Processing of HTML is **destructive**: The original DOM is destroyed and garbage collected with a certain time delay. Attached event handlers are detached and garbage collected. A completely new DOM is created from parsing new HTML set via `.innerHTML =`. Event listeners will have to be re-attached from the user-land (this is no issue when using `on*` HTML attributes, but this has disadvantages as well).

*It doesn't have to be this way. Do not eliminate, but manipulate!*

### Save the (DOM) trees!

`sanitize-dom` crawls a DOM subtree (beginning from a given node, all the way down to its ancestral leaves) and filters and manipulates it non-destructively. This is very efficient: The browser doesn't have to re-render everything; it only re-renders what has been *changed* (sound familiar from React?).

The benefits of direct DOM manipulation:

* Nodes stay alive.

* References to nodes (i.e. stored in a `Map` or `WeakMap`) stay alive.

* Already attached event handlers stay alive.

* The browser doesn't have to re-render entire sections of a page; thus no flickering, no scroll jumping, no big CPU spikes.

* CPU cycles for repeatedly parsing and dumping of HTML are eliminated.

`sanitize-dom`s further advantages:

* No dependencies.

* Small footprint (only about 7 kB minimized).

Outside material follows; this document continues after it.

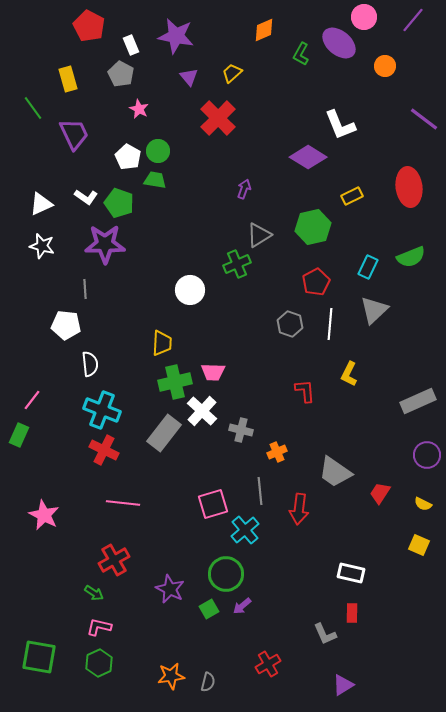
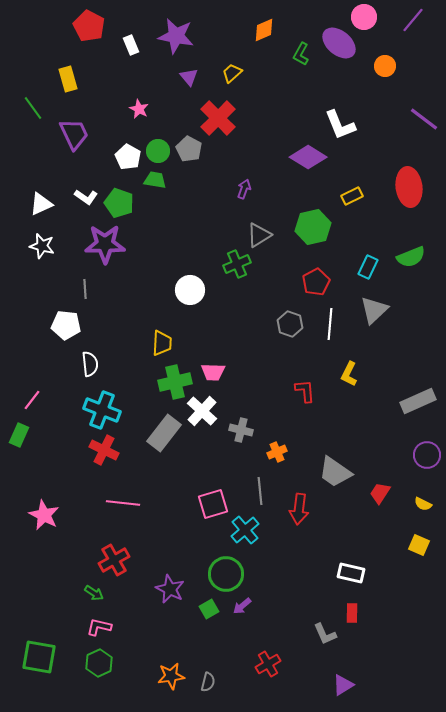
gray pentagon at (121, 74): moved 68 px right, 75 px down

* Faster than other HTML sanitizers because there is no HTML parsing and serialization.

## Use cases

Aside from the browser, `sanitize-dom` can also be used in Node.js by supplying WHATWG DOM implementations like [jsdom](https://github.com/tmpvar/jsdom).

The [test file](test/run-tests.js) describes additional usage patterns and features.

For the usage examples below, I'll use `sanitizeHtml` just to be able to illustrate the HTML output.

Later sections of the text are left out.